Judge Luttig closely observed and may even have participated in the case against Mr. Beazley, whose co-defendants agreed to plea bargains, testified against him and escaped capital prosecution. "At another point in the record," wrote Mr. Long, "Dobbs confirmed Judge Luttig's close participation in Napoleon's trial by asking Judge Kent for an over-night break because Judge Luttig wanted to review juror questionnaires with the prosecutors to help them make their peremptory challenges."
The prosecution, which claims it acted on its own, used its challenges effectively, if reprehensibly. The Luttig family is white, and an all-white jury was seated to try Mr. Beazley, who is black. As Mr. Long wrote:
"The prosecutors exercised one of their challenges against an African-American prospective juror, who belonged to the local branch of the N.A.A.C.P., while choosing a white female juror, Maxine Herbst, who was (and currently is) president of the local branch of the United Daughters of the Confederacy and flies the national flag of the Confederacy from her house."
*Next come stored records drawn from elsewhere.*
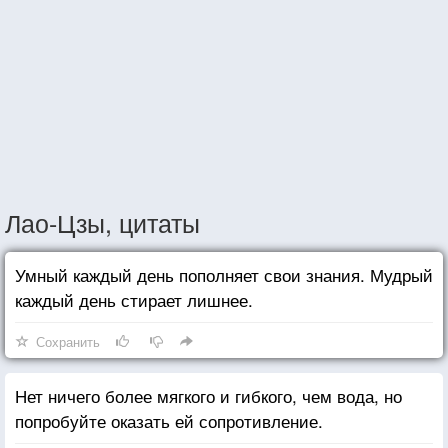
Лао-Цзы, цитаты
Умный каждый день пополняет свои знания. Мудрый
каждый день стирает лишнее.
Сохранить
Нет ничего более мягкого и гибкого, чем вода, но
попробуйте оказать ей сопротивление.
This is the kind of ugliness that is business-as-usual in Texas. The state should not be executing anyone who was a minor at the time the offense occurred. (Nearly all the nations of the world and most states in the United States have ended this foul practice. But not Texas.) At the same time, the capital punishment system in Texas is so blatantly riddled with racism that you end up with a Confederate-flag-waving juror as one of 12 all-white jurors passing judgment in a capital case on a black defendant.
It's a sick system.
In May 1996, a year after Napoleon Beazley's trial, a homeless black man named Ivan Holland, who was 63 years old (the same age as Judge Luttig's father), was shotgunned to death on a street corner in Tyler. Two men of the same age shot to death in the same town. One white and privileged. The other black and poor.
Mr. Holland was attacked by three young white men not juveniles who were said to have had a "Hitler fetish." One of the men, Todd Rasco, 23, said he had bought the shotgun and told his friends he was considering suicide. He said they told him not to kill himself, but instead to "just kill a nigger."
They drove around Tyler looking for a "nigger" to shoot. They found Mr. Holland and Mr. Rasco shot him. That must have helped him over his depression because he never did kill himself.
None of the three men were even subject to the death penalty under Texas law. By itself, the premeditated murder of someone is not a capital offense in Texas. There must be a very specific aggravating circumstance. In the Luttig case, it was the theft of the car.
Mr. Rasco was sentenced to 45 years in prison, and one of his accomplices got 37 1/2 years. (The third man died in a car crash.) They will be eligible for parole after serving half their sentences.